Let’s use a simple scenario to drive home the point about the wonder of this account. Ava (her again…), who at the ripe young age of 20 realizes the benefits of this account and somehow manages to contribute the maximum allowed that year and every year after that. Now that she is in her 20s, she decides that she can handle whatever volatility the markets throw at her and spreads the money around in stock type choices across the globe. By the time she is 60, she would have had amassed anywhere from a million bucks to $2.5 million depending upon how the markets do over those years. And that’s just from those Roth contributions. Delay the need to withdraw for another 10 years and she is looking at anywhere from $2.5 to $6.5 million at which point if she decides to take the money out, she can, all at once if need be. No tax, nothing.

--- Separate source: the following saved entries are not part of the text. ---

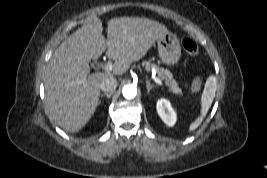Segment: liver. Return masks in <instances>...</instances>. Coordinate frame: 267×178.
<instances>
[{
	"mask_svg": "<svg viewBox=\"0 0 267 178\" xmlns=\"http://www.w3.org/2000/svg\"><path fill=\"white\" fill-rule=\"evenodd\" d=\"M102 31L99 18H88L61 43L48 64L44 79L46 108L50 118L65 131L78 132L90 120L104 79L124 74L131 63L144 57L168 33L163 24L138 17L109 20L107 40ZM105 51L114 60L113 72L90 75L89 61Z\"/></svg>",
	"mask_w": 267,
	"mask_h": 178,
	"instance_id": "6515ba94",
	"label": "liver"
}]
</instances>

But college planning? How does a Roth help there? Only the fortunate and determined few have the ability to max out their pre and post-tax retirement accounts and still have money left over to pay for college. And as we have always said, saving for college is completely discretionary. Planning for retirement comes first because there are no loans, no grants to pay for that. But there is one big advantage with a Roth and that is that the contributions you have made over the years can be withdrawn tax and penalty-free if there was ever a need to pay for college. And that’s no chump change. If mom and dad each max out their respective Roths, the total contributed amount can easily top $200,000 from the time that kid is born to the time he or she is about to enter college. And you can tap that amount if there is a need. The icing on the cake is that the money in these accounts is invisible to the college application process.

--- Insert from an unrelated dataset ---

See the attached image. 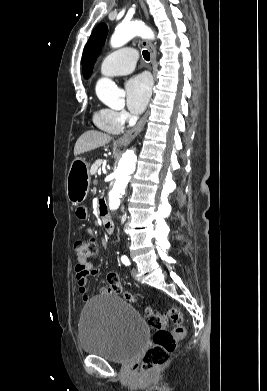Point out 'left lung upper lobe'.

This tax-free compounding of assets in a Roth can also become a powerful estate planning tool in case you never, ever have to take distributions from this account. It’s not completely out of the realm that money set aside in these accounts can compound to such staggering sums that it can cover the retirement needs of your heirs without them having to save a dime on their own. I know, I know and the intent here is not to raise a bunch of spoiled-brats or trust-fund babies. The goal is to provide options, allowing them to live a happy and content life, a life where they choose to work on things not because it pays well but because they truly, truly love what they do. As the Oracle of Omaha says, the goal is to leave enough wealth for your kids so that they can do and accomplish anything they want in life but not so much that they don’t do anything at all. So what if your son or daughter wants to pursue liberal arts or take a few years off and travel the globe or work for a non-profit. The wealth bestowed upon them through this account will potentially allow them to choose work that they truly love and make a difference at, a shot we probably never had.
But there are income limits though (check for IRA Contribution & Income Limits in the search bar on this page) so not everyone qualifies to do a Roth but if you do, don’t overlook this amazing planning option because every year you miss is one year’s worth of contribution gone…forever.